Come mai hai chiuso con la ristorazione? Sai… il rumore del mare? Gli affascinanti racconti di mio padre quando, all’epoca, era imbarcato? La paranza di Calasetta? I palamiti delle Galite? Beh, tutto questo mi ha spinto a comprarmi una barca di 9 metri per la piccola pesca, Sant’Anna, con mio fratello e l’aiuto di mio babbo. Oggi faccio il pescatore professionista e tutte le mattine e tutte le sere esco a pescare con i miei palamiti, le mie reti, le mie nasse.

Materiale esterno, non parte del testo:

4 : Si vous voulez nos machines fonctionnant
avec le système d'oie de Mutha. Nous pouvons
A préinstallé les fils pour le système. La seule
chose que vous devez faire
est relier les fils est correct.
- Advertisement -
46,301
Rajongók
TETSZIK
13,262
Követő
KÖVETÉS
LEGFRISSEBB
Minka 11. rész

E la pescasub? Quando sono rientrato nell’Isola, avevo già la tessera dell’Asd Sub Porto Pino, quindi avvicinarmi all’agonismo è stato facile. Iniziai la trafila delle selettive e nel 2021 sono diventato addirittura campione sardo, qualificato quindi per gli italiani di seconda: sesto. L’anno successivo, cioè il 2022, ho diritto a partecipare al campionato italiano di prima categoria, a Bonagia, in Sicilia. Una gara difficile con mille imprevisti e vicissitudini. Purtroppo sono arrivato diciassettesimo col biglietto per il ritorno in seconda. Ma a consolarmi, c’è la Mares che mi ha accolto nel suo team. Un marchio storico a cui sono sempre stato affezionato, già dai tempi di Scarpati. Un percorso che è iniziato grazie a Simone Trudu, Daniele Petrollini e Francesco Piras.

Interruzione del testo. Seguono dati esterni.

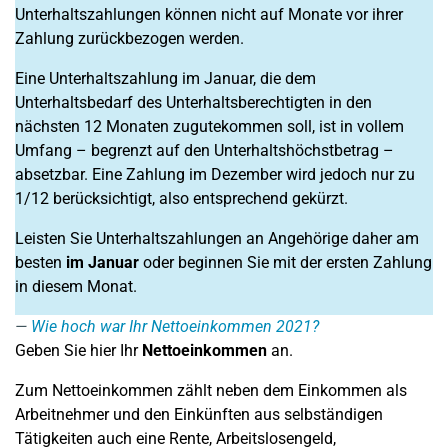
Unterhaltszahlungen können nicht auf Monate vor ihrer
Zahlung zurückbezogen werden.
Eine Unterhaltszahlung im Januar, die dem
Unterhaltsbedarf des Unterhaltsberechtigten in den
nächsten 12 Monaten zugutekommen soll, ist in vollem
Umfang – begrenzt auf den Unterhaltshöchstbetrag –
absetzbar. Eine Zahlung im Dezember wird jedoch nur zu
1/12 berücksichtigt, also entsprechend gekürzt.
Leisten Sie Unterhaltszahlungen an Angehörige daher am
besten
im Januar
oder beginnen Sie mit der ersten Zahlung
in diesem Monat.
Wie hoch war Ihr Nettoeinkommen 2021?
Geben Sie hier Ihr
Nettoeinkommen
an.
Zum Nettoeinkommen zählt neben dem Einkommen als
Arbeitnehmer und den Einkünften aus selbständigen
Tätigkeiten auch eine Rente, Arbeitslosengeld,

Quale tecnica preferisci oggi? Adesso continuo la pesca in tana a saraghi, corvine, capponi, praticamente la stessa che faccio in gara.
Ricordi una preda in particolare? Forse una cernia bianca, a Capo Sperone, nell’estremità meridionale di Sant’Antioco. Era fine estate, e sullo spot del mio amico, lastre basse su posidonia, noto dei saraghi in un’apertura. Penso subito alla presenza di una cernia bruna e mi avvicino con la torcia. Sul fondo, a 36 metri, ho la sensazione di essere osservato e scorgo con la coda dell’occhio, sulla sinistra, una cernia bianca, ferma sulla sabbia, che mi spia. Mi posiziono per uno sparo in testa che sembrava facile, ma lei si sposta e la insagolo. Il pesce è molto resistente e ci ha costretto a diversi tuffi e prima di aver-la vinta... Pesava una decina di chili. Un’altra cernia è indimenticabile. Aveva in pancia una mezza birra Ichnusa. Probabilmente la casa di un polpo, aspirata anch’essa con il mollusco. Oppure, nel tentativo di resistere alla cernia, sarebbe servita al polpo per ancorarsi, senza successo, evidentemente. Quest’anno sono uscito da terra a Perda Longa tra Tuerredda e Malfatano. L’acqua stava scaldando, era primavera, periodo di saraghi e corvine. Trovo una bella lastra a 23 metri, vedo un sarago che s’infila e contemporaneamente, su una pietra fuori dalla tana, questo pescione con la bocca aperta. Non sparo perché con la fiocina, senza mulinello, non mi fidavo. Quindi risalgo, nel frattempo realizzo che si tratta di una rana pescatrice, prendo un 75 con thaitiana, riscendo e sparo. Ma il pesce non muore e combatte e resiste anche alle pugnalate. Ma alla fine, dopo una bella fatica…
Cosa pensi del prelievo? Se faccio un confronto tra il pescato attuale e quello di sette anni fa, non ci sono paragoni, il calo è notevole, almeno il 50%. Non ci sono più polpi, ma non solo. La mia paura è la piega assunta da tanti professionisti, soprattutto con le nasse. Si dice che lo strascico distrugge, ed è vero. Ma la nassa è uno strumento ancora più pericoloso, ammazza il mare. Non vengono rispettati i limiti di legge e le 500-1000 nasse concesse sono spesso 5000. Gli attrezzi che si perdono, perché se ne perdono, sono una minaccia perenne che continua a pescare, all’infinito, finché non viene rimossa. Sono indispensabili controlli più rigidi per tutti, per i bracconieri in particolare, anche notturni, aree protette temporanee a rotazione e limitazioni nei periodi riproduttivi.